До встречи с двумя молодыми англичанами мне не приходилось общаться с людьми, которые говорили бы по-английски между собой и не по заданию учителя. Мне, когда я мучительно учил английский, всегда интересно было узнать: применим ли этот язык на практике, работает ли он? Оказалось, что он был применим. Это меня и удивило.
Услыхав, что пришедшие к нам в купе парни говорят на непонятном языке, Виталич встал с места и, кряхтя, приопустил окно.
– Англичане… – сам себе сказал он, – они к нашему духу непривычные.

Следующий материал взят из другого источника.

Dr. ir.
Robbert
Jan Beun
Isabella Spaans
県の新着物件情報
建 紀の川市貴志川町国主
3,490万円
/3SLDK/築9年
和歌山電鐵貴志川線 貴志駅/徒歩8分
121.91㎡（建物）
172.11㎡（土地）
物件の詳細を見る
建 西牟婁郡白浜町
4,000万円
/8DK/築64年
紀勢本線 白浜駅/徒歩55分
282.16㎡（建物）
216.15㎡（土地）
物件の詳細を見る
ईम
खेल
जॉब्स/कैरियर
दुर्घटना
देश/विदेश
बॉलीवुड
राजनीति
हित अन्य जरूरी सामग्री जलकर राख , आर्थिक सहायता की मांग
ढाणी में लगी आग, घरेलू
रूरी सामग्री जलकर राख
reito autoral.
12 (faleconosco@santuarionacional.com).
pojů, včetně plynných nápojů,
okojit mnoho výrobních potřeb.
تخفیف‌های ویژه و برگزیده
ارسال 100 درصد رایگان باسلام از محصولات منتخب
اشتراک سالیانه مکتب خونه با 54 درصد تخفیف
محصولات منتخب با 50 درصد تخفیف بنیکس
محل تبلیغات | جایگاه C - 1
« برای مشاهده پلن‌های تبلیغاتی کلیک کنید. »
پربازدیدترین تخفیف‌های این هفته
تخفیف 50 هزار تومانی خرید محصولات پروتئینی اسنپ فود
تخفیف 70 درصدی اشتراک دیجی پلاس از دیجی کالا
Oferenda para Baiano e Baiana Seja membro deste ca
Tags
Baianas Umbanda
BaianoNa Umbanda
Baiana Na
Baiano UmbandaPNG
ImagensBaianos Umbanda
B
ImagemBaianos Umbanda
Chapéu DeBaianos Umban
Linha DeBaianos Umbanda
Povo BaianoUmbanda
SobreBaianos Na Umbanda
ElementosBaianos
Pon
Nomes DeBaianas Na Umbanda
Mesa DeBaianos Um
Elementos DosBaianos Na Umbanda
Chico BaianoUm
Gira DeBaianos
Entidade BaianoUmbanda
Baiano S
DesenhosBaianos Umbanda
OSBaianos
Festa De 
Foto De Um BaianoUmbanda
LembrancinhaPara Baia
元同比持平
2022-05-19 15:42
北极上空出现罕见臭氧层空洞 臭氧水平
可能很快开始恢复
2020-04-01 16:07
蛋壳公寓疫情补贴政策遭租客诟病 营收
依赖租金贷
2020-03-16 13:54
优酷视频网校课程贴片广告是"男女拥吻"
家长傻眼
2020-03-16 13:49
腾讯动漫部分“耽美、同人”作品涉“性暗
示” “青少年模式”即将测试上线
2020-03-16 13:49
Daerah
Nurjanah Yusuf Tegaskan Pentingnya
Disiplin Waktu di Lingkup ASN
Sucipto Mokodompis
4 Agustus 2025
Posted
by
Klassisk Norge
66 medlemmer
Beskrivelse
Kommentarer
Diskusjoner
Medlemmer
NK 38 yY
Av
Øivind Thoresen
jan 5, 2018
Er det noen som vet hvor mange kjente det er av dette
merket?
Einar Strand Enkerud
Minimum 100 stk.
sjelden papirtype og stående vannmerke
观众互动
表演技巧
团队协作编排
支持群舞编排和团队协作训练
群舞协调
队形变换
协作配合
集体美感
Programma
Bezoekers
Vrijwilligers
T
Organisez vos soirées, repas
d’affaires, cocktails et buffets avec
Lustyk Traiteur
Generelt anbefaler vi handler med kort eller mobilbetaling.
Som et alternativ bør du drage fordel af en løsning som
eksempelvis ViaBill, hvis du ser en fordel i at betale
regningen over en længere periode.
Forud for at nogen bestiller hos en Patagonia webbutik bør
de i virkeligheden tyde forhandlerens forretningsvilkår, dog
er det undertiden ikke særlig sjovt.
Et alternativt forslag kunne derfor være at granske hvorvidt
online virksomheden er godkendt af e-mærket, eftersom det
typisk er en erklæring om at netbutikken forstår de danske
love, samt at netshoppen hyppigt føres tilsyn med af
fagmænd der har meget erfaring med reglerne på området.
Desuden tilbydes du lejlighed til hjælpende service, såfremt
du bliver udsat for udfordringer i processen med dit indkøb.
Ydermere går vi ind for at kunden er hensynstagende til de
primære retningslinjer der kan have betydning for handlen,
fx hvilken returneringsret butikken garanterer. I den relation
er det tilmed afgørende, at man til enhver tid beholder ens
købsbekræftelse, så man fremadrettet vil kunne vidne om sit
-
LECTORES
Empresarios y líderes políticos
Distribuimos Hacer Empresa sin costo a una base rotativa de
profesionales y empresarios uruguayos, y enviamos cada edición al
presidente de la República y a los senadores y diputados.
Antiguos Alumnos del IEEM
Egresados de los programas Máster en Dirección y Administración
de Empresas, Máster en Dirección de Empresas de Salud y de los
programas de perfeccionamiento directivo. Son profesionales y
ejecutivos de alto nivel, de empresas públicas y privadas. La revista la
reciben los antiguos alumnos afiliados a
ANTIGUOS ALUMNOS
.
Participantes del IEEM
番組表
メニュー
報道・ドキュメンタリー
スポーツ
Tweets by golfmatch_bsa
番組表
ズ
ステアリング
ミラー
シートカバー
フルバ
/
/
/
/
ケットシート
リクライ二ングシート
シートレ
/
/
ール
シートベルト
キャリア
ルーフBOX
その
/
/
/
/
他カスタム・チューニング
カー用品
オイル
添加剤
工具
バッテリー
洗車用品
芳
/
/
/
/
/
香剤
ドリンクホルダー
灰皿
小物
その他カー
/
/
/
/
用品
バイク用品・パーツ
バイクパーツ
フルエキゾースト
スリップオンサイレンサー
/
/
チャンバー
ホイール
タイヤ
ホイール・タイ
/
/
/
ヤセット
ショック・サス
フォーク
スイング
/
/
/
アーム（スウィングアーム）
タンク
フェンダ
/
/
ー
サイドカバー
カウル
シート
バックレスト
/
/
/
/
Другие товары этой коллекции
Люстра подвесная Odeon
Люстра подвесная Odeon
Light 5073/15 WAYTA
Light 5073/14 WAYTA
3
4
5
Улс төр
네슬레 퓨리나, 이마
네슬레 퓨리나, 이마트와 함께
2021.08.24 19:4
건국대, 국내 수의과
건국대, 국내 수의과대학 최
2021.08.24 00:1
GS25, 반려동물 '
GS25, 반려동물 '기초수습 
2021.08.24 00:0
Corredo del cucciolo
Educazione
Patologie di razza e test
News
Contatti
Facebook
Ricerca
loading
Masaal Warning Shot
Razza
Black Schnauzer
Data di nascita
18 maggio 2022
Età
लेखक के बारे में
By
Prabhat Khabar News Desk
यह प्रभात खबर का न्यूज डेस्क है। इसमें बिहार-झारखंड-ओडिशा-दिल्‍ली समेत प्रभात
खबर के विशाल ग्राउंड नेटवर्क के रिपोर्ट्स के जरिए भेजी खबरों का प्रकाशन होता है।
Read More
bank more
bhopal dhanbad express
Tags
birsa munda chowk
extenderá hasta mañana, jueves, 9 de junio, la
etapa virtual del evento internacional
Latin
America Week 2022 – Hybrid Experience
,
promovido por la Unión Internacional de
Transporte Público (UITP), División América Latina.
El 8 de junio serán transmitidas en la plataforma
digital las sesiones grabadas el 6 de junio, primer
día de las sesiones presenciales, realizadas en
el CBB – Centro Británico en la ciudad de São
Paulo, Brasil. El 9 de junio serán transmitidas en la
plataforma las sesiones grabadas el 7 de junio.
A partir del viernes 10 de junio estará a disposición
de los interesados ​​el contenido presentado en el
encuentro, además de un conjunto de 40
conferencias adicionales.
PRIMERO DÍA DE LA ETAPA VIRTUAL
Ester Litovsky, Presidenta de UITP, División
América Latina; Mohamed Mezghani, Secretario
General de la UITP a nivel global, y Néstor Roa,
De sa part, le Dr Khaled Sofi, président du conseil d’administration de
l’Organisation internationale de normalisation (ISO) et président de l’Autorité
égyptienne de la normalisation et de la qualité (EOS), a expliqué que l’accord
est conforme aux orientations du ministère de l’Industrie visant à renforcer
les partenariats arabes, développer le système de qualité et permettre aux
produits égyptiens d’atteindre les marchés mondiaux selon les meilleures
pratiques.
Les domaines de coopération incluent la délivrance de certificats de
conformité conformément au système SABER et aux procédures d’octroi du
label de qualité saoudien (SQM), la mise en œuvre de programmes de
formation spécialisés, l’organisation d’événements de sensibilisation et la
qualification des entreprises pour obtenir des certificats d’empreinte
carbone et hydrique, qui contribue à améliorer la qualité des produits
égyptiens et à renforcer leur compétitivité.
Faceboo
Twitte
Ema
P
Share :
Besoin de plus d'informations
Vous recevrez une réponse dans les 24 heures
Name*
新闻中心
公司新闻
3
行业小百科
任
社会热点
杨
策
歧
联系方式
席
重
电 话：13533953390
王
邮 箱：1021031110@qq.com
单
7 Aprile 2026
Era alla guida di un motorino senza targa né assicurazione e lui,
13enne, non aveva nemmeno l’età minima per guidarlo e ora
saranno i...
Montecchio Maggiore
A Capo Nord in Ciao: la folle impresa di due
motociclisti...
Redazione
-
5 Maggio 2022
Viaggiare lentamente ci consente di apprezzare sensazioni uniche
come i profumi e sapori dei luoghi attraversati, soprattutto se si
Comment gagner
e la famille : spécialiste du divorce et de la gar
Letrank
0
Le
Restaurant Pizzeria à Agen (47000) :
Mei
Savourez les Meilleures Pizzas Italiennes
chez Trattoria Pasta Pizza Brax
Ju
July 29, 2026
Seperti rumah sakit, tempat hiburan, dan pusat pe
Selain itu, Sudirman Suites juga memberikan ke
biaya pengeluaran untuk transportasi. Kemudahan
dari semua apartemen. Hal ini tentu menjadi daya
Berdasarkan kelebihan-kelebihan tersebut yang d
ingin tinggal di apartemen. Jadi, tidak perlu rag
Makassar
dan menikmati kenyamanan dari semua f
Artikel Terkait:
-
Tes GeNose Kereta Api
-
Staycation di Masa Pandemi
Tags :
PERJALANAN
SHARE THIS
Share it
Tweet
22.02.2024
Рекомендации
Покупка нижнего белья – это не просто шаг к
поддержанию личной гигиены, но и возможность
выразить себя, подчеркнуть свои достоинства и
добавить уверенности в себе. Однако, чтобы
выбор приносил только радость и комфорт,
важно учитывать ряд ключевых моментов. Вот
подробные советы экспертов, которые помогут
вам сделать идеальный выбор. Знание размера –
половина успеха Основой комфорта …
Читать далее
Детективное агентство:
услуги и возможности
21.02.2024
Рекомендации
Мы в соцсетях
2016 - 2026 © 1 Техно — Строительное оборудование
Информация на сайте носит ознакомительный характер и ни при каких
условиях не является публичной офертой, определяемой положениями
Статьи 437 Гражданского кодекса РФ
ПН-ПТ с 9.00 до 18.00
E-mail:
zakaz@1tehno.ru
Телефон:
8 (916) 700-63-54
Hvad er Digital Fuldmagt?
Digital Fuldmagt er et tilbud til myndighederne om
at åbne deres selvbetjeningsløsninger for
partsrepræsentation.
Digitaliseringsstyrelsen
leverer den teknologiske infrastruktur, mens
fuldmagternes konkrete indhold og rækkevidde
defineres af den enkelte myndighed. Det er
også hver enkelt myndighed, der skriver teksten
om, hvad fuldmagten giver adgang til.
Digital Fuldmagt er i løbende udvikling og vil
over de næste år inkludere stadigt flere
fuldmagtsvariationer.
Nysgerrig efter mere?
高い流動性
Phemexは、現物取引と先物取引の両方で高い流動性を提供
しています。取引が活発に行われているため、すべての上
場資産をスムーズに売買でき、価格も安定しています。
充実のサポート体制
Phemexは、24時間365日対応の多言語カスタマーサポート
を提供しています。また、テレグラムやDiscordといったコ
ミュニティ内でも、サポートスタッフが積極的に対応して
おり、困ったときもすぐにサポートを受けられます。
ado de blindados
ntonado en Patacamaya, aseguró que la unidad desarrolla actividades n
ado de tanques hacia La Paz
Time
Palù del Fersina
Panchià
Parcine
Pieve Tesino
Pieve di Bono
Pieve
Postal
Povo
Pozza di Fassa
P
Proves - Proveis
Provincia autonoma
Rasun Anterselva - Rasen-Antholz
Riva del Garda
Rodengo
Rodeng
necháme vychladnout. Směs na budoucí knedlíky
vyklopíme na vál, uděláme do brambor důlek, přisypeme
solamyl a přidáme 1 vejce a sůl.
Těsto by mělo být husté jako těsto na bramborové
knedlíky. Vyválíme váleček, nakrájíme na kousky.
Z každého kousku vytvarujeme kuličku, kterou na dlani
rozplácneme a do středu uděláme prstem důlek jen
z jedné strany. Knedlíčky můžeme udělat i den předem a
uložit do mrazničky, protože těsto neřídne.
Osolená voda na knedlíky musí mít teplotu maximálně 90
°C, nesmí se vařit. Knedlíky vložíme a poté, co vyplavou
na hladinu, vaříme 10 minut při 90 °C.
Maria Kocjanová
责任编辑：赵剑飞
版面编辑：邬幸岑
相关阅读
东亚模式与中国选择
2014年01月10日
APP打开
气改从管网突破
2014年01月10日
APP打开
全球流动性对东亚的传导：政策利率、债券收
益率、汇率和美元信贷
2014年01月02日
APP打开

Английские попутчики очень обрадовались тому, что я их понимаю и могу говорить. Я, конечно, понимал далеко не всё. Я не мог себе представить, что настоящие англичане так бегло и неразборчиво говорят. Уверен, что наша учительница по английскому языку и тем более завуч невысоко оценили бы произношение тех ребят, но смогли бы его исправить за полгода, если бы те усердно занимались и ходили на дополнительные занятия.
Высокого звали Мюррей, а рыжего Джон. Они ехали поездом из Пекина. Им хотелось доехать до Лондона обязательно по железной дороге. Даже Ла-Манш они хотели пересечь на железнодорожном пароме. Тоннеля под этим проливом тогда ещё не было. Они долго пробыли в Китае по каким-то миссионерским церковным делам, это я не очень хорошо понял.
Мы много говорили. Они впервые путешествовали по России. Им было интересно. И хоть Мюррей и Джон уже успели проехать полстраны по Транссибирской магистрали, но видели они только вокзалы, мрачные пригороды и много-много деревьев в окне поезда. Поговорить же им ни с кем не удавалось. Я был первым их русским попутчиком, который как-то говорил по-английски.
А они были первыми в моей жизни людьми из-за границы, из иного мира, из мира, откуда привозили пластинки и где жили любимейшие музыканты. Из мира, который был только в фантазиях.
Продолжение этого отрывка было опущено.